(Saved entries)
>>
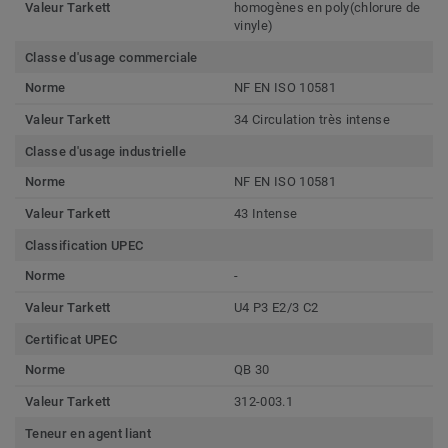
Valeur Tarkett
homogènes en poly(chlorure de
vinyle)
Classe d'usage commerciale
Norme
NF EN ISO 10581
Valeur Tarkett
34 Circulation très intense
Classe d'usage industrielle
Norme
NF EN ISO 10581
Valeur Tarkett
43 Intense
Classification UPEC
Norme
-
Valeur Tarkett
U4 P3 E2/3 C2
Certificat UPEC
Norme
QB 30
Valeur Tarkett
312-003.1
Teneur en agent liant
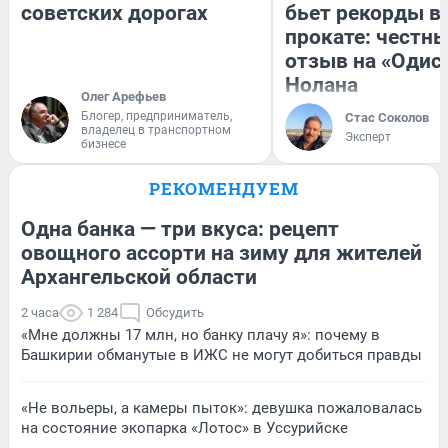
советских дорогах
бьет рекорды в
прокате: честн
отзыв на «Одис
Нолана
Олег Арефьев
Блогер, предприниматель,
Стас Соколов
владелец в транспортном
Эксперт
бизнесе
РЕКОМЕНДУЕМ
Одна банка — три вкуса: рецепт
овощного ассорти на зиму для жителей
Архангельской области
2 часа
1 284
Обсудить
«Мне должны 17 млн, но банку плачу я»: почему в
Башкирии обманутые в ИЖС не могут добиться правды
«Не вольеры, а камеры пыток»: девушка пожаловалась
на состояние экопарка «Лотос» в Уссурийске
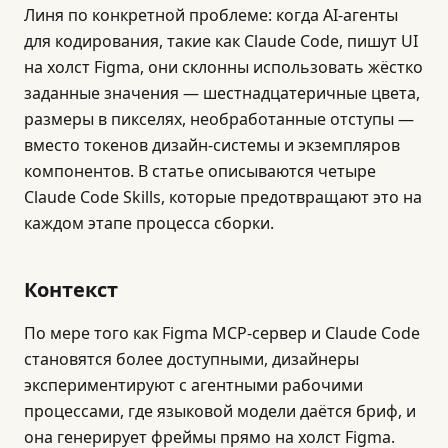
Линя по конкретной проблеме: когда AI-агенты
для кодирования, такие как Claude Code, пишут UI
на холст Figma, они склонны использовать жёстко
заданные значения — шестнадцатеричные цвета,
размеры в пикселях, необработанные отступы —
вместо токенов дизайн-системы и экземпляров
компонентов. В статье описываются четыре
Claude Code Skills, которые предотвращают это на
каждом этапе процесса сборки.
Контекст
По мере того как Figma MCP-сервер и Claude Code
становятся более доступными, дизайнеры
экспериментируют с агентными рабочими
процессами, где языковой модели даётся бриф, и
она генерирует фреймы прямо на холст Figma.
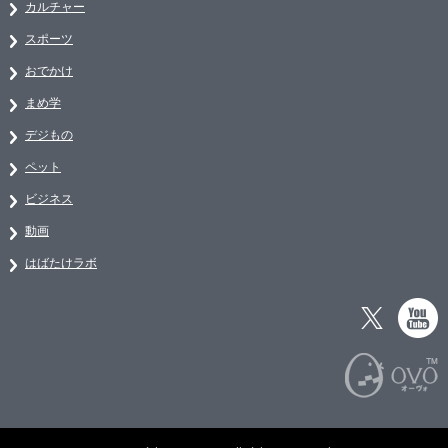
カルチャー
スポーツ
おでかけ
まめ学
デジもの
ペット
ビジネス
動画
はばたけラボ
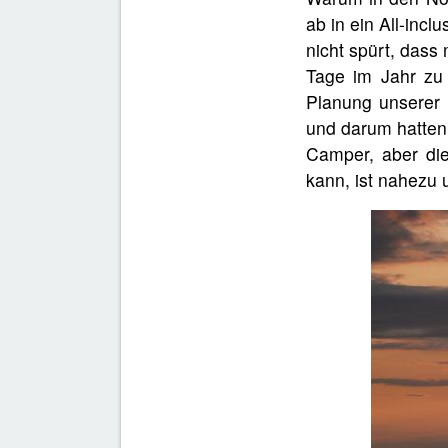
ab in ein All-inc
nicht spürt, dass 
Tage im Jahr zu 
Planung unserer T
und darum hatten 
Camper, aber die
kann, ist nahezu 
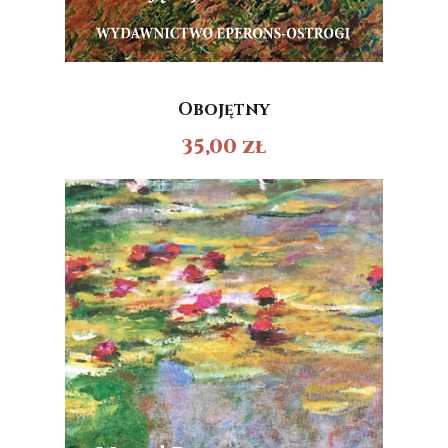
Obojętny
35,00
zł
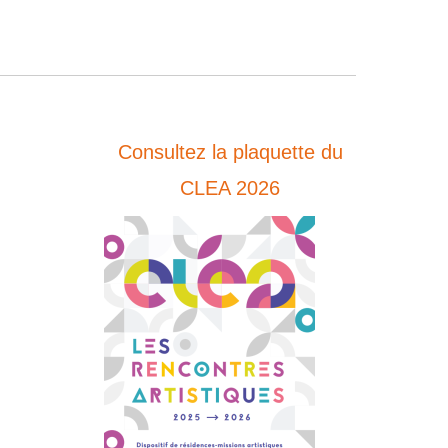
Consultez la plaquette du
CLEA 2026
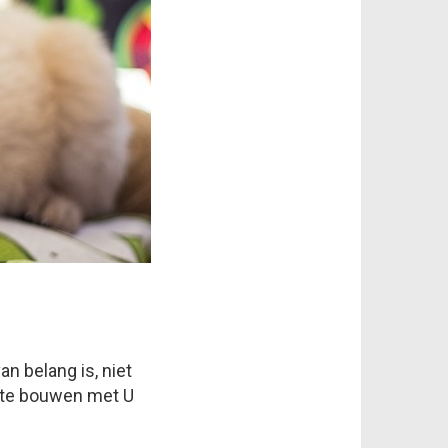
n belang is, niet
p te bouwen met U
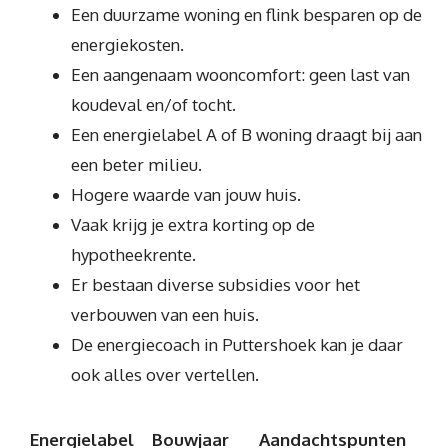
Een duurzame woning en flink besparen op de
energiekosten.
Een aangenaam wooncomfort: geen last van
koudeval en/of tocht.
Een energielabel A of B woning draagt bij aan
een beter milieu.
Hogere waarde van jouw huis.
Vaak krijg je extra korting op de
hypotheekrente.
Er bestaan diverse subsidies voor het
verbouwen van een huis.
De energiecoach in Puttershoek kan je daar
ook alles over vertellen.
Energielabel
Bouwjaar
Aandachtspunten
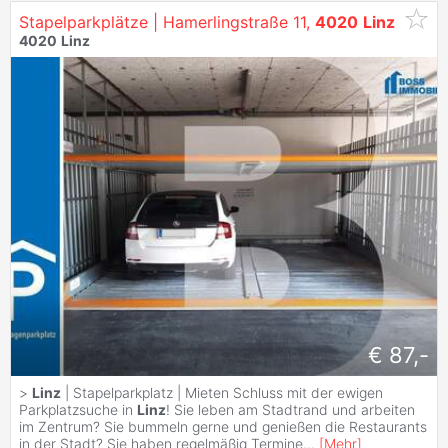
Stapelparkplätze | Hamerlingstraße 11,
4020
Linz
4020
Linz
€ 87,-
>
Linz
| Stapelparkplatz | Mieten Schluss mit der ewigen
Parkplatzsuche in
Linz
! Sie leben am Stadtrand und arbeiten
im Zentrum? Sie bummeln gerne und genießen die Restaurants
in der Stadt? Sie haben regelmäßig Termine
...
[
Mehr
]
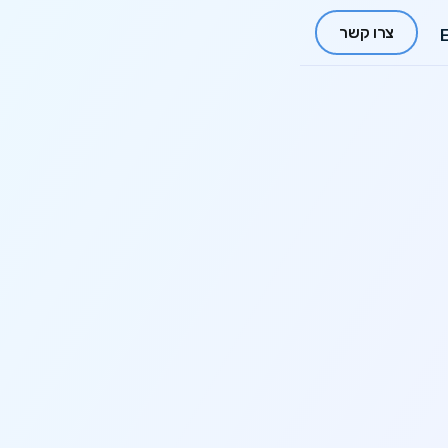
צרו קשר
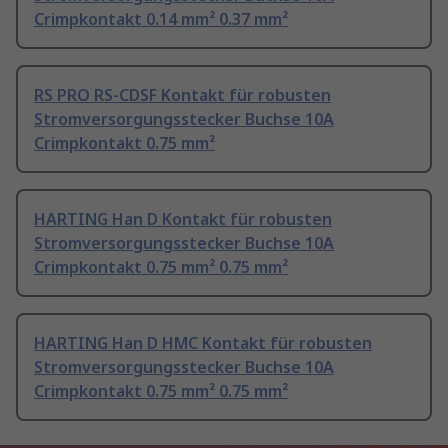
Crimpkontakt 0.14 mm² 0.37 mm²
RS PRO RS-CDSF Kontakt für robusten
Stromversorgungsstecker Buchse 10A
Crimpkontakt 0.75 mm²
HARTING Han D Kontakt für robusten
Stromversorgungsstecker Buchse 10A
Crimpkontakt 0.75 mm² 0.75 mm²
HARTING Han D HMC Kontakt für robusten
Stromversorgungsstecker Buchse 10A
Crimpkontakt 0.75 mm² 0.75 mm²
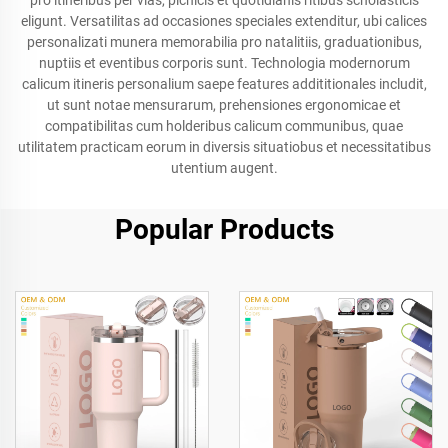
pro itineribus per vias, picnicis et quotidianis ritibus scholasticis
eligunt. Versatilitas ad occasiones speciales extenditur, ubi calices
personalizati munera memorabilia pro natalitiis, graduationibus,
nuptiis et eventibus corporis sunt. Technologia modernorum
calicum itineris personalium saepe features addititionales includit,
ut sunt notae mensurarum, prehensiones ergonomicae et
compatibilitas cum holderibus calicum communibus, quae
utilitatem practicam eorum in diversis situatiobus et necessitatibus
utentium augent.
Popular Products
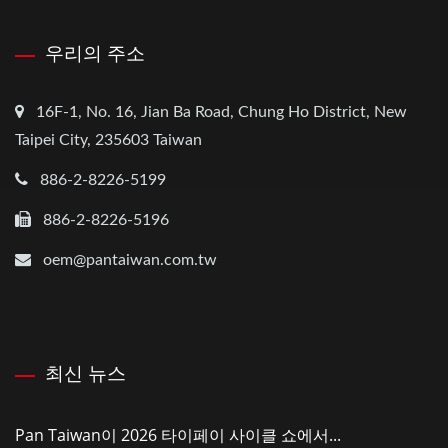
우리의 주소
16F-1, No. 16, Jian Ba Road, Chung Ho District, New
Taipei City, 235603 Taiwan
886-2-8226-5199
886-2-8226-5196
oem@pantaiwan.com.tw
최신 뉴스
Pan Taiwan이 2026 타이페이 사이클 쇼에서...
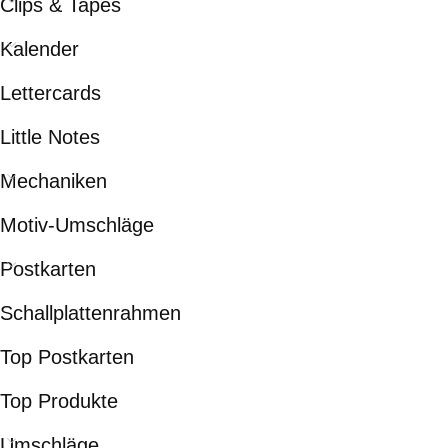
Clips & Tapes
Kalender
Lettercards
Little Notes
Mechaniken
Motiv-Umschläge
Postkarten
Schallplattenrahmen
Top Postkarten
Top Produkte
Umschläge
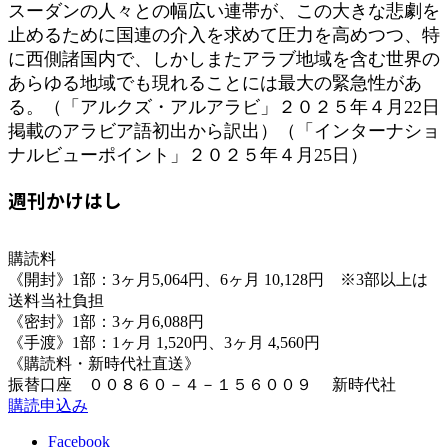
スーダンの人々との幅広い連帯が、この大きな悲劇を
止めるために国連の介入を求めて圧力を高めつつ、特
に西側諸国内で、しかしまたアラブ地域を含む世界の
あらゆる地域でも現れることには最大の緊急性があ
る。（「アルクズ・アルアラビ」２０２５年４月22日
掲載のアラビア語初出から訳出）（「インターナショ
ナルビューポイント」２０２５年４月25日）
週刊かけはし
購読料
《開封》1部：3ヶ月5,064円、6ヶ月 10,128円 ※3部以上は
送料当社負担
《密封》1部：3ヶ月6,088円
《手渡》1部：1ヶ月 1,520円、3ヶ月 4,560円
《購読料・新時代社直送》
振替口座 ００８６０－４－１５６００９ 新時代社
購読申込み
Facebook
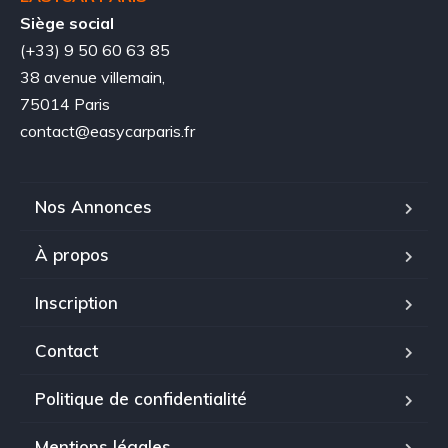
Siège social
(+33) 9 50 60 63 85
38 avenue villemain,
75014 Paris
contact@easycarparis.fr
Nos Annonces
À propos
Inscription
Contact
Politique de confidentialité
Mentions légales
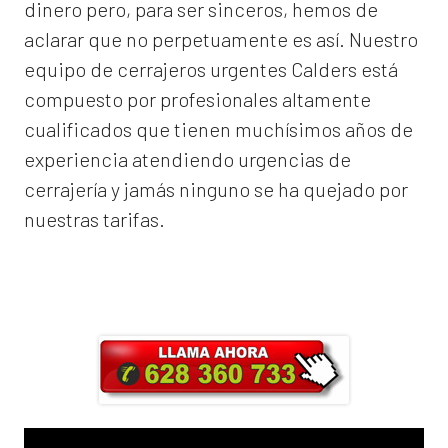
dinero pero, para ser sinceros, hemos de
aclarar que no perpetuamente es así. Nuestro
equipo de
cerrajeros urgentes Calders
está
compuesto por profesionales altamente
cualificados que tienen muchísimos años de
experiencia atendiendo urgencias de
cerrajería y jamás ninguno se ha quejado por
nuestras tarifas.
Llama ahora y obtendrás un 25% de
descuento en Mano de Obra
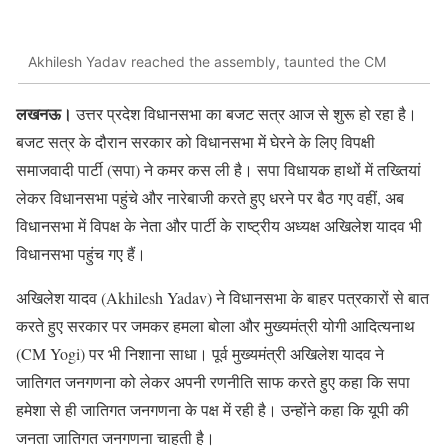
Akhilesh Yadav reached the assembly, taunted the CM
लखनऊ।
उत्तर प्रदेश विधानसभा का बजट सत्र आज से शुरू हो रहा है।
बजट सत्र के दौरान सरकार को विधानसभा में घेरने के लिए विपक्षी
समाजवादी पार्टी (सपा) ने कमर कस ली है। सपा विधायक हाथों में तख्तियां
लेकर विधानसभा पहुंचे और नारेबाजी करते हुए धरने पर बैठ गए वहीं, अब
विधानसभा में विपक्ष के नेता और पार्टी के राष्ट्रीय अध्यक्ष अखिलेश यादव भी
विधानसभा पहुंच गए हैं।
अखिलेश यादव (Akhilesh Yadav) ने विधानसभा के बाहर पत्रकारों से बात
करते हुए सरकार पर जमकर हमला बोला और मुख्यमंत्री योगी आदित्यनाथ
(CM Yogi) पर भी निशाना साधा। पूर्व मुख्यमंत्री अखिलेश यादव ने
जातिगत जनगणना को लेकर अपनी रणनीति साफ करते हुए कहा कि सपा
हमेशा से ही जातिगत जनगणना के पक्ष में रही है। उन्होंने कहा कि यूपी की
जनता जातिगत जनगणना चाहती है।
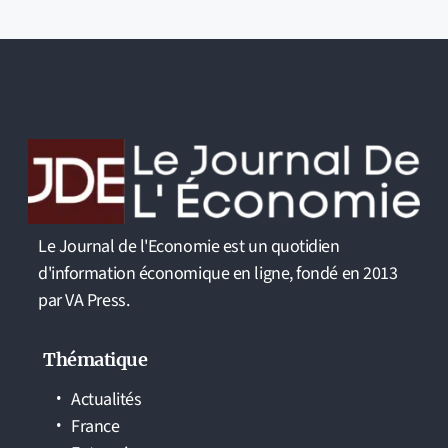
Le Journal de l'Economie est un quotidien
d'information économique en ligne, fondé en 2013
par VA Press.
Thématique
Actualités
France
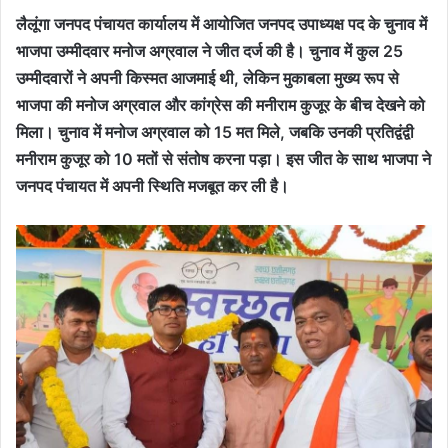
लैलूंगा जनपद पंचायत कार्यालय में आयोजित जनपद उपाध्यक्ष पद के चुनाव में
भाजपा उम्मीदवार मनोज अग्रवाल ने जीत दर्ज की है। चुनाव में कुल 25
उम्मीदवारों ने अपनी किस्मत आजमाई थी, लेकिन मुकाबला मुख्य रूप से
भाजपा की मनोज अग्रवाल और कांग्रेस की मनीराम कुजूर के बीच देखने को
मिला। चुनाव में मनोज अग्रवाल को 15 मत मिले, जबकि उनकी प्रतिद्वंद्वी
मनीराम कुजूर को 10 मतों से संतोष करना पड़ा। इस जीत के साथ भाजपा ने
जनपद पंचायत में अपनी स्थिति मजबूत कर ली है।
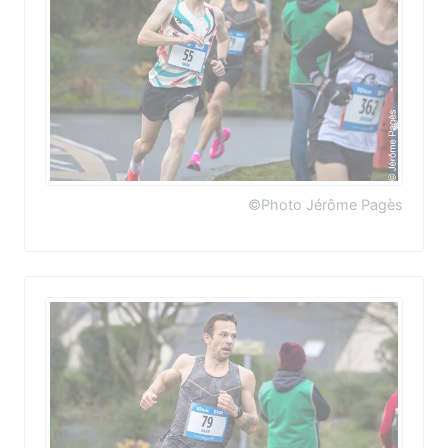
©Photo Jérôme Pagès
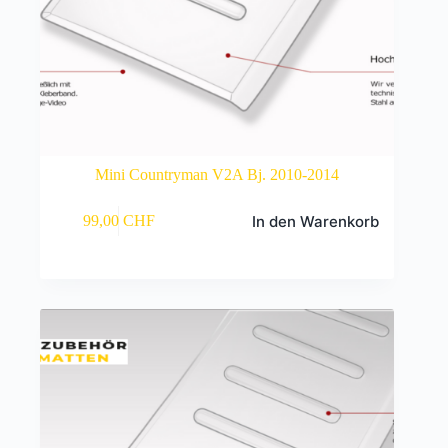
Mini Countryman V2A Bj. 2010-2014
In den Warenkorb
99,00
CHF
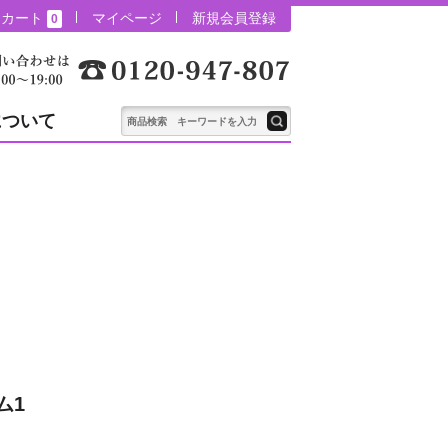
カート
マイページ
新規会員登録
0
について
ム1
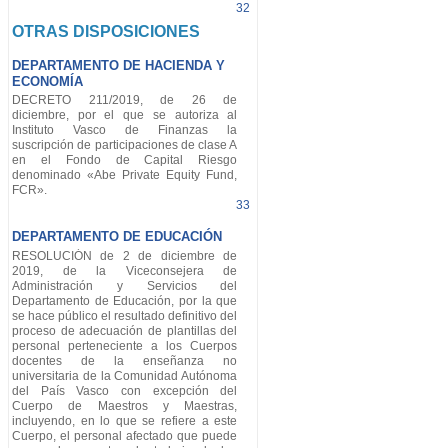
32
OTRAS DISPOSICIONES
DEPARTAMENTO DE HACIENDA Y
ECONOMÍA
DECRETO 211/2019, de 26 de
diciembre, por el que se autoriza al
Instituto Vasco de Finanzas la
suscripción de participaciones de clase A
en el Fondo de Capital Riesgo
denominado «Abe Private Equity Fund,
FCR».
33
DEPARTAMENTO DE EDUCACIÓN
RESOLUCIÓN de 2 de diciembre de
2019, de la Viceconsejera de
Administración y Servicios del
Departamento de Educación, por la que
se hace público el resultado definitivo del
proceso de adecuación de plantillas del
personal perteneciente a los Cuerpos
docentes de la enseñanza no
universitaria de la Comunidad Autónoma
del País Vasco con excepción del
Cuerpo de Maestros y Maestras,
incluyendo, en lo que se refiere a este
Cuerpo, el personal afectado que puede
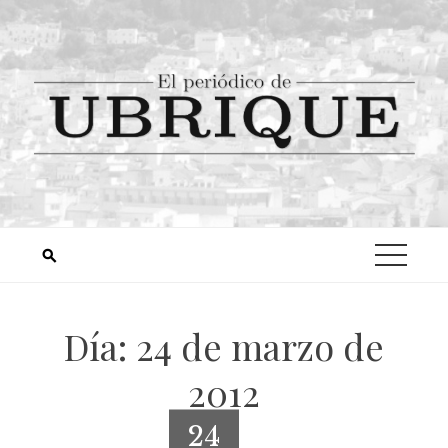
Día:
24 de marzo de
2012
24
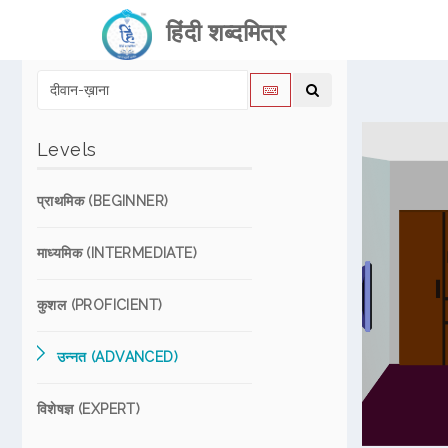
हिंदी शब्दमित्र
Levels
प्राथमिक (BEGINNER)
माध्यमिक (INTERMEDIATE)
कुशल (PROFICIENT)
उन्नत (ADVANCED)
विशेषज्ञ (EXPERT)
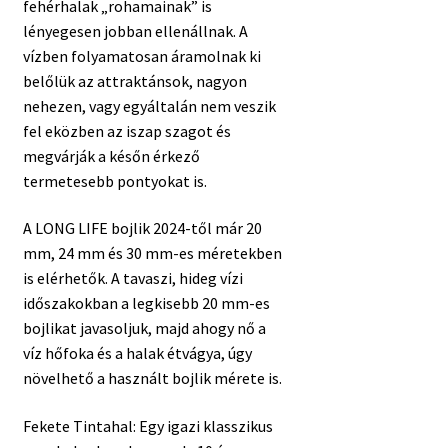
fehérhalak „rohamainak” is
lényegesen jobban ellenállnak. A
vízben folyamatosan áramolnak ki
belőlük az attraktánsok, nagyon
nehezen, vagy egyáltalán nem veszik
fel eközben az iszap szagot és
megvárják a későn érkező
termetesebb pontyokat is.
A LONG LIFE bojlik 2024-től már 20
mm, 24 mm és 30 mm-es méretekben
is elérhetők. A tavaszi, hideg vízi
időszakokban a legkisebb 20 mm-es
bojlikat javasoljuk, majd ahogy nő a
víz hőfoka és a halak étvágya, úgy
növelhető a használt bojlik mérete is.
Fekete Tintahal: Egy igazi klasszikus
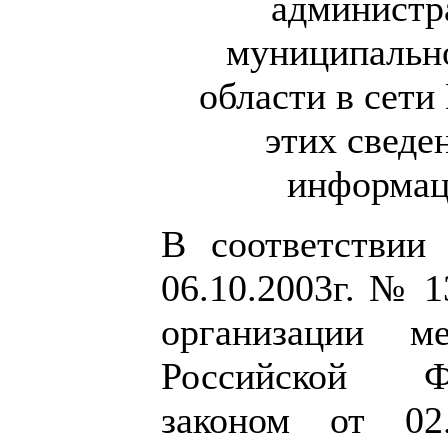
администр
муниципально
области в сети
этих сведе
информац
В соответствии
06.10.2003г. № 
организации м
Российской Ф
законом от 0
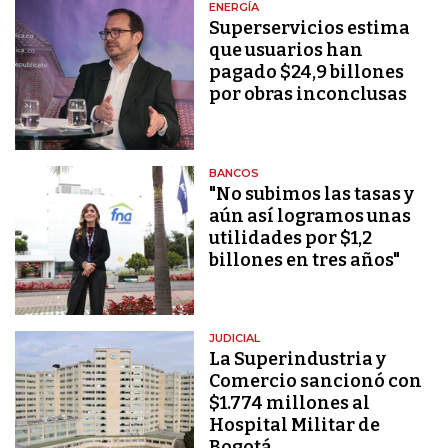
ENERGÍA
Superservicios estima
que usuarios han
pagado $24,9 billones
por obras inconclusas
BANCOS
"No subimos las tasas y
aún así logramos unas
utilidades por $1,2
billones en tres años"
JUDICIAL
La Superindustria y
Comercio sancionó con
$1.774 millones al
Hospital Militar de
Bogotá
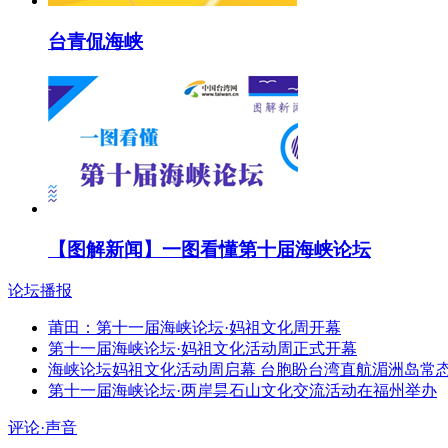
台青侃海峡
【图解新闻】一图看懂第十届海峡论坛
论坛播报
莆田：第十一届海峡论坛·妈祖文化周开幕
第十一届海峡论坛·妈祖文化活动周正式开幕
海峡论坛妈祖文化活动周启幕 台胞盼台湾直航湄洲岛常
第十一届海峡论坛·两岸昙石山文化交流活动在福州举办
评论·声音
<<
*Exercise aim*: Within the entries, determine the count of lines containing the string "Classe" and output it alone.

*Response area*: 2